I HARDLY watch TV these days. A far cry from when I used to study and write about it. But you’d have to be from another planet to miss this year’s prolific crop of Christmas Adverts – surely some of the best story telling on TV at the moment. Consumer capitalism and a rewrite of ‘Twas the night before Christmas’ in 60 seconds. Having just enjoyed Paddington 2 on the big screen, the small screen version certainly gets my vote.

The adverts are cute, nostalgic, heartwarming… and completely pernicious… Let me explain.

TV is a very powerful medium. Particular images and narratives are less persuasive than most people think, but their combined effect is much more powerful than we realise. TV tells us not what to think, but what to think about.
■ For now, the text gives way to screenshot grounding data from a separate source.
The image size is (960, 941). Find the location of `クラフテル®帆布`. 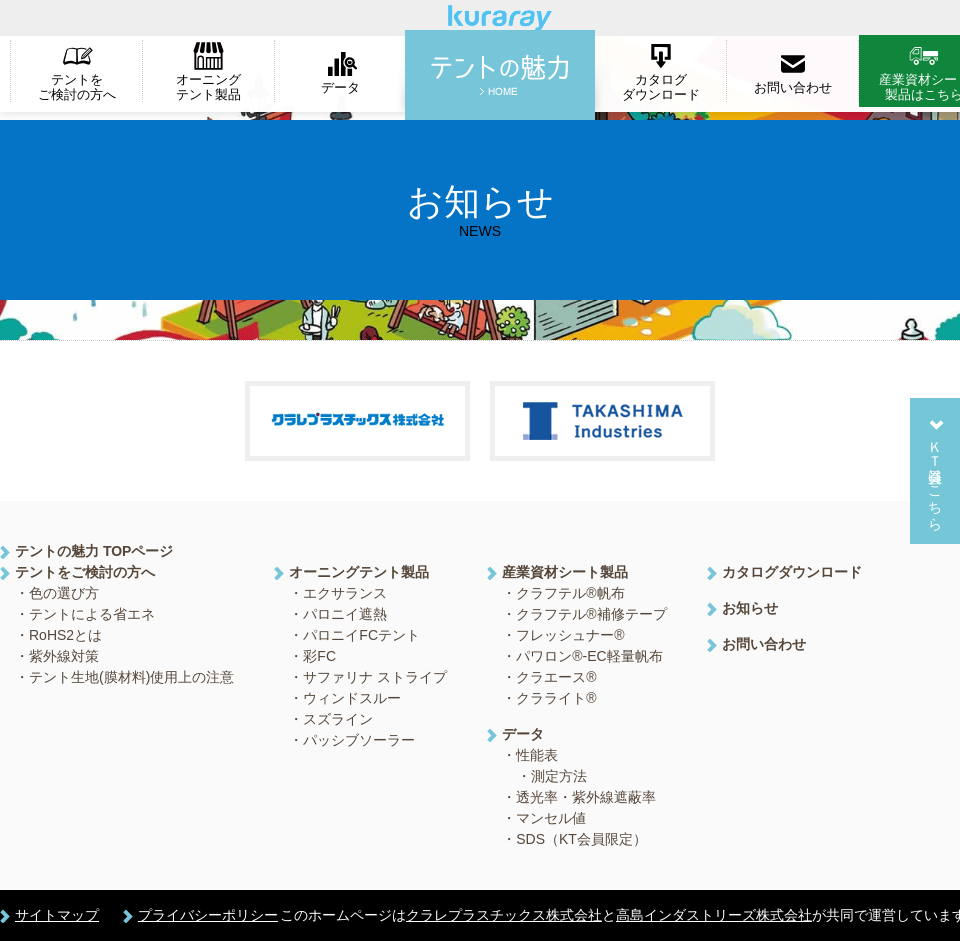

クラフテル®帆布 is located at coordinates (570, 593).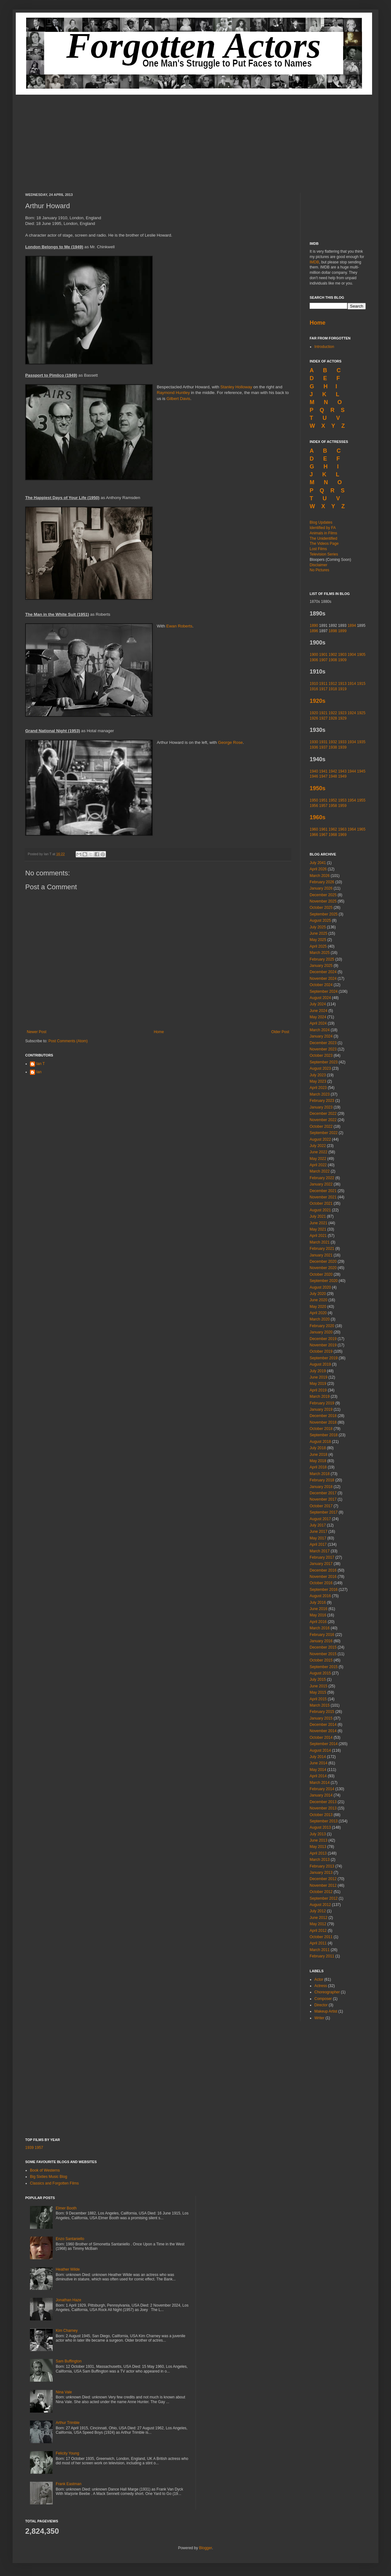  Describe the element at coordinates (318, 1699) in the screenshot. I see `April 2015` at that location.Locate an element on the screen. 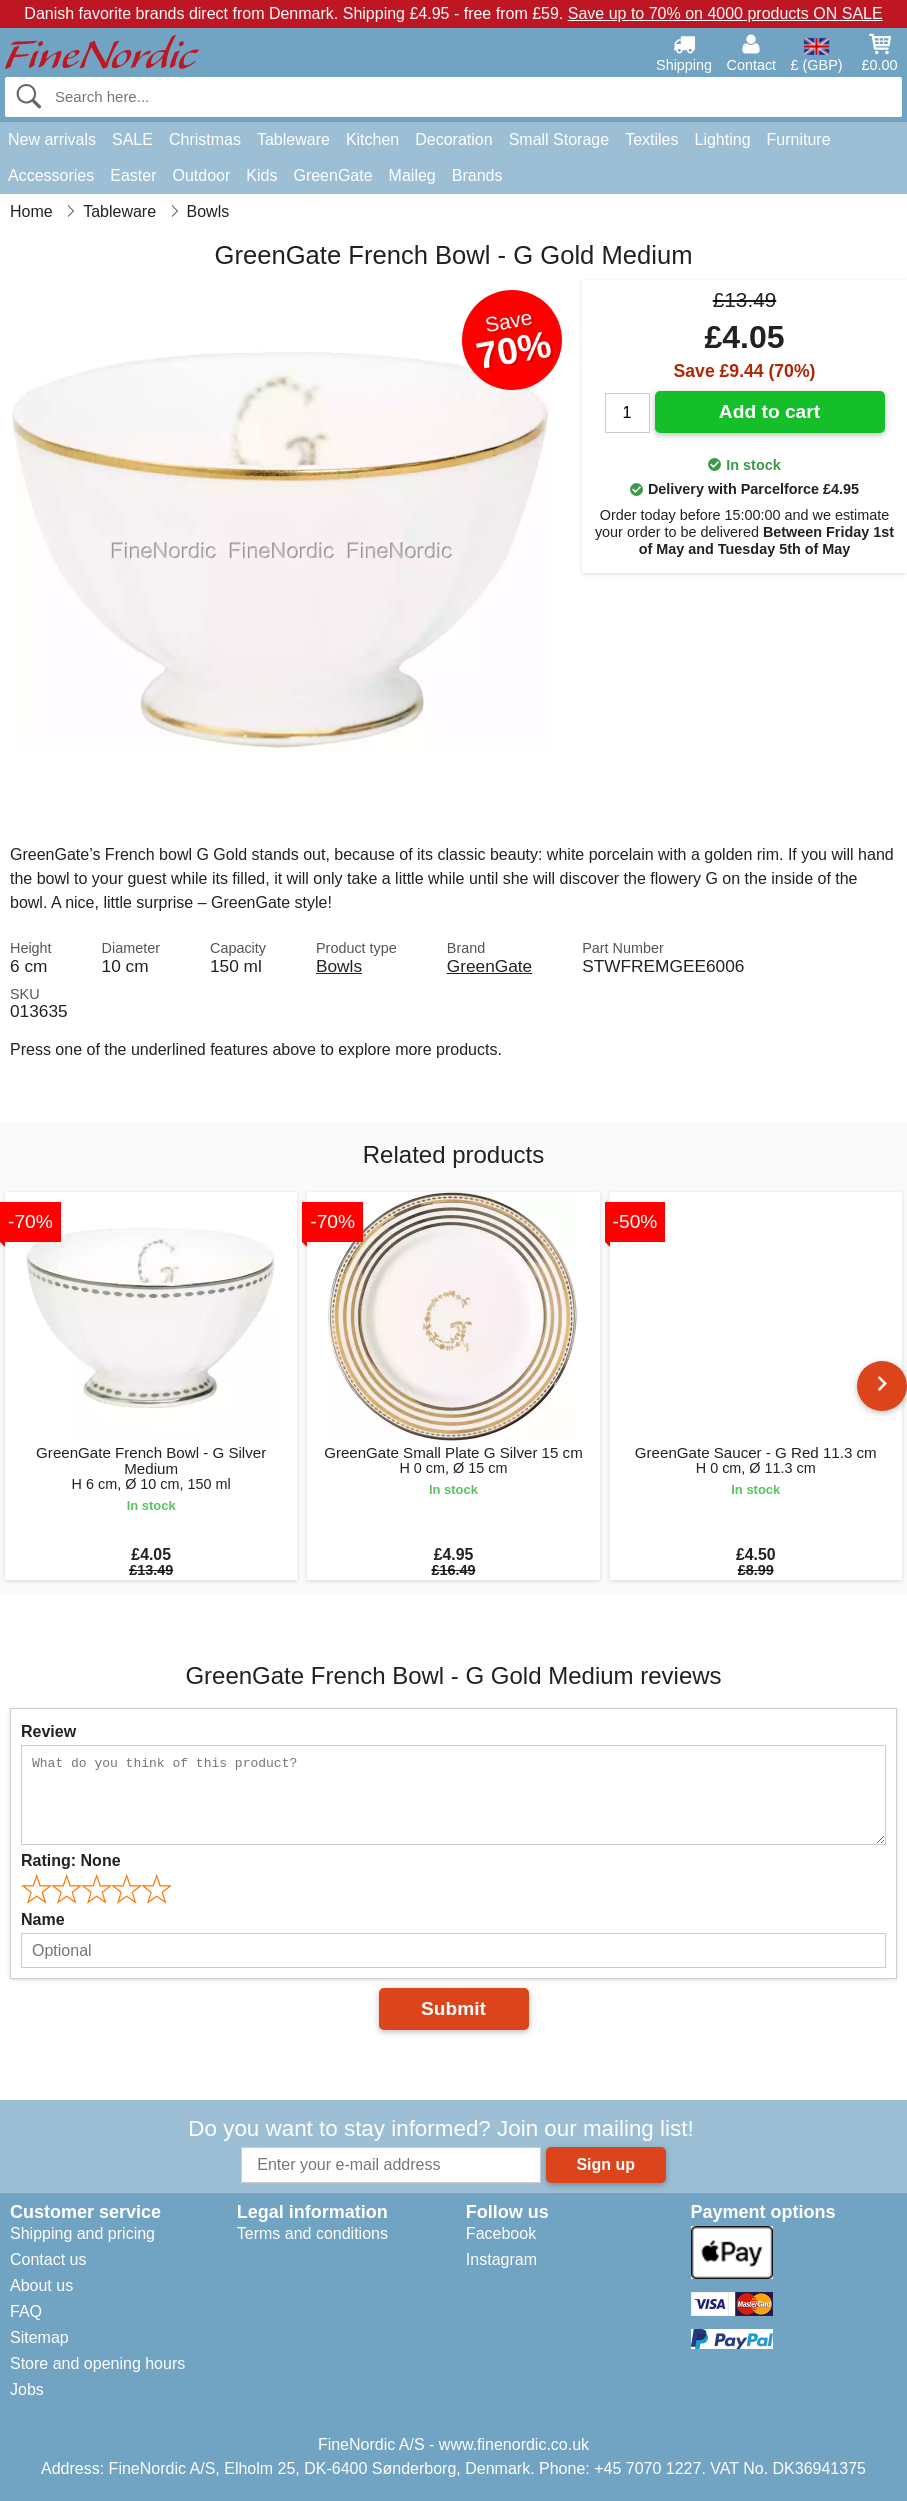 This screenshot has height=2501, width=907. Small Storage is located at coordinates (559, 139).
This insight lies behind the well-documented Russian interference in recent elections. Disguised Russian propaganda is aimed not at telling voters which party or politician to vote for, but is designed to set an agenda that focuses on dissent, disharmony and social division. Donald Trump uses similar tactics. His early morning tweets aimed at basketball players, foreign visits and calling out his political opponents are eagerly seized on by his critics who focus on name calling and distracting slanging matches. And by doing so they help him achieve his objective: to distract voter attention from his political agenda in which individual rights, freedoms, support for the marginalised and protection of the environment are all being systematically dismantled. Two text-book examples of successfully setting the public discourse agenda.
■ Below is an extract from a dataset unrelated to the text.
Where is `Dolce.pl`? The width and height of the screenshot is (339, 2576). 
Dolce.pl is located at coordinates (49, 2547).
Christmas adverts work in the same way. They may be less malevolently intentioned but they are supremely effective at projecting a cohesive and pervasive image of idealised family life to which most of us struggle to aspire.
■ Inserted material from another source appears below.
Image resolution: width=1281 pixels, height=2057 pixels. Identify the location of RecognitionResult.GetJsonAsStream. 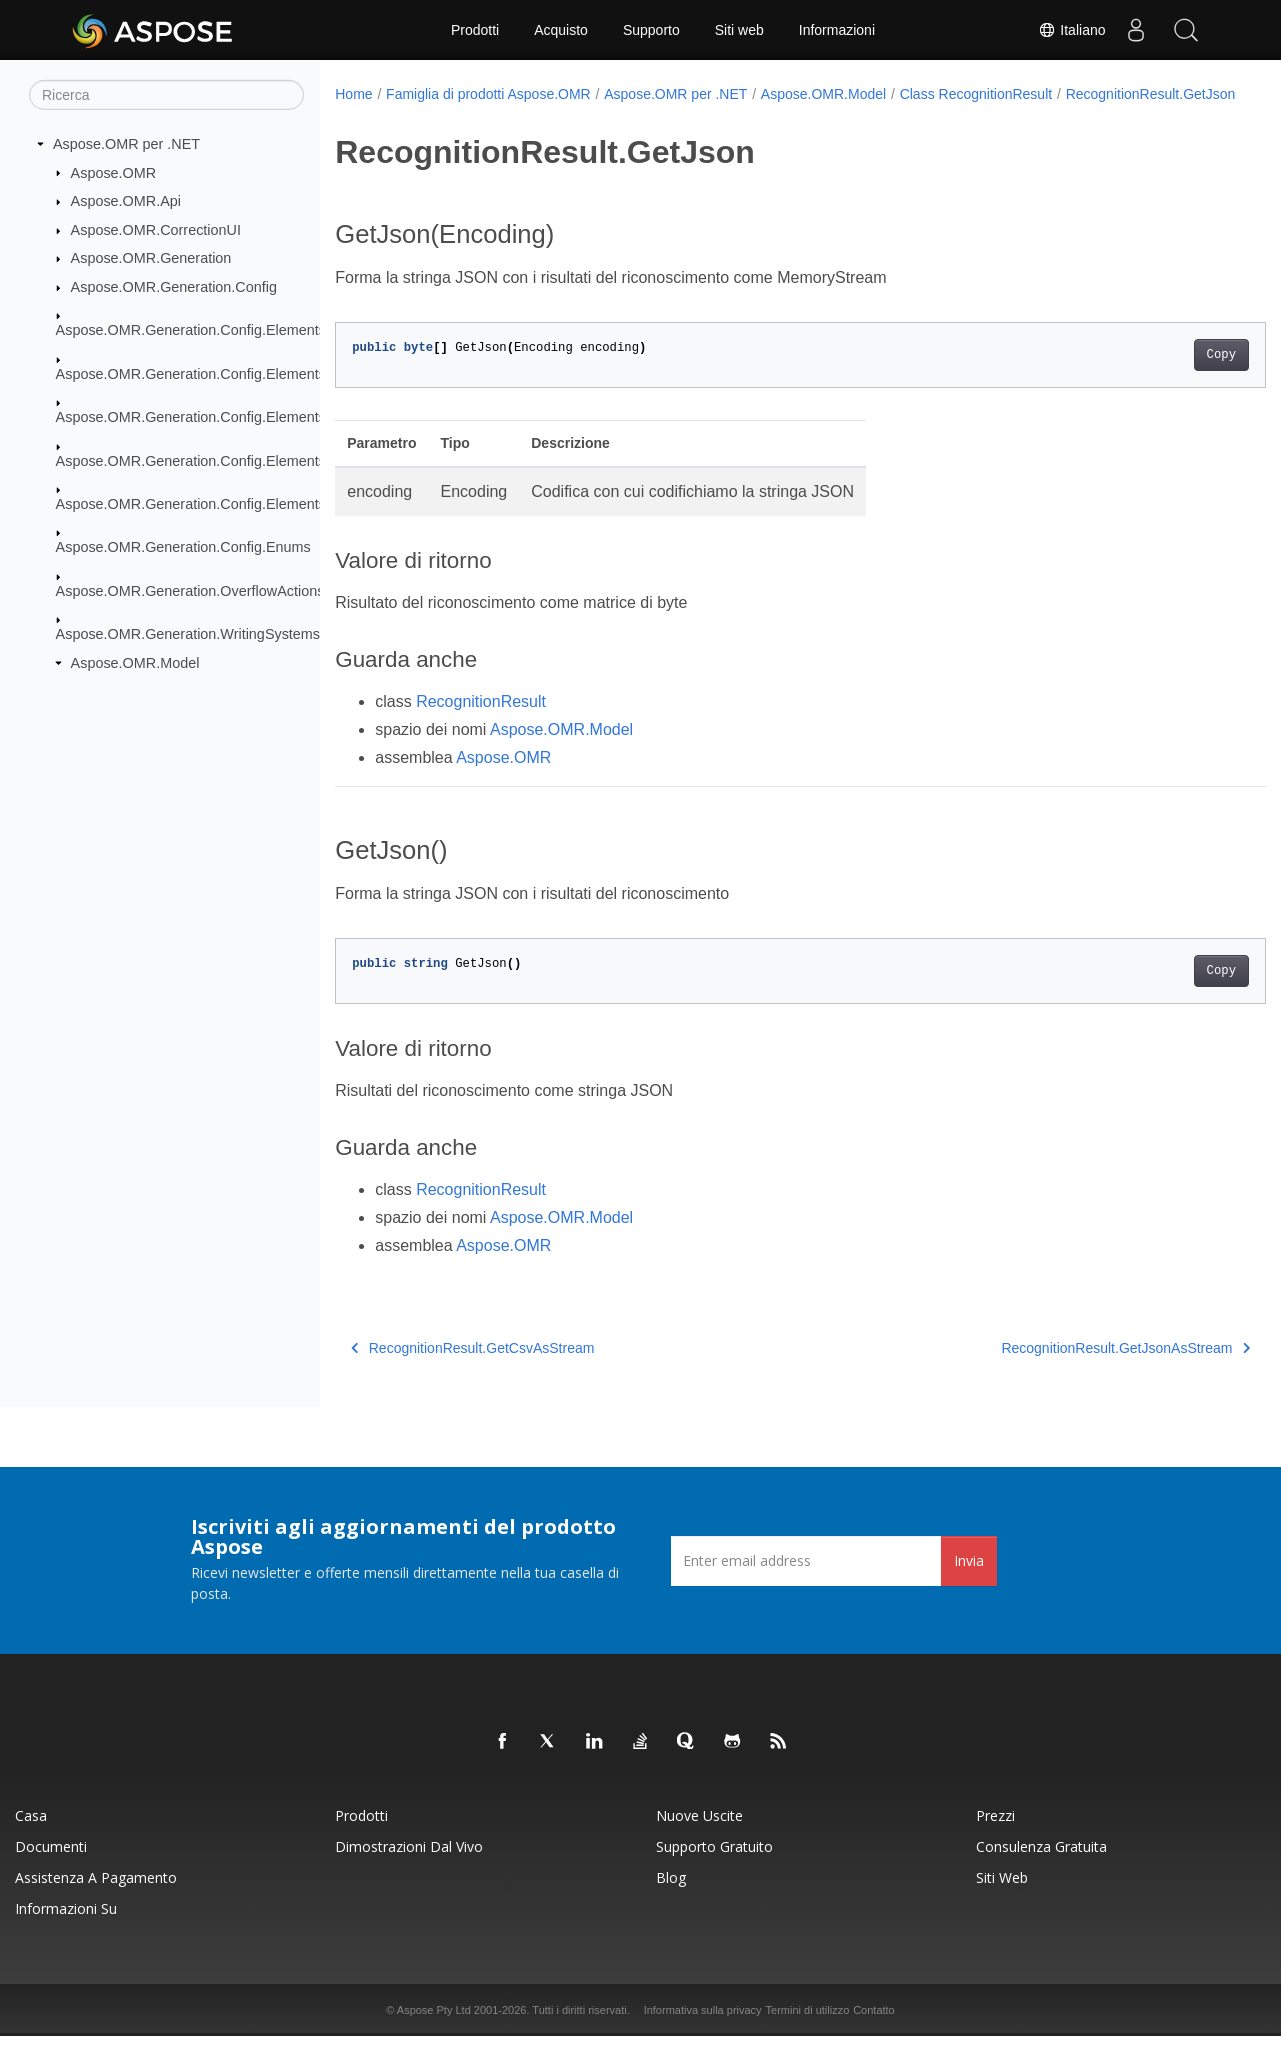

Images of tables groaning with food (while use of foodbanks is at an all-time high); families smiling and happy (whereas Christmas is the time when more people contact Relate than any other); everyone excited by receiving the presents they want (even though most families have less to spend this Christmas than last and many gifts are either unwanted or superfluous to requirement). The Ads set an expectation of what Christmas should be like; we are trapped by the aspiration and become discouraged by our inability to turn our Christmas reality into any of the TV ideals.

Don’t get me wrong, I love the build up to Christmas; for me and many in Salisbury this Advent weekend’s Darkness to Light Services at the Cathedral (unmissable and completely free!) mark the beginning of the Christmas countdown. But perhaps there’d be fewer family breakups, more Christmas cheer and less people feeling guilty and inadequate if we learn to distance ourselves from the artificial and unrealistic hyperbole of a TV Christmas and celebrate instead the modest reality that is our own real Christmas.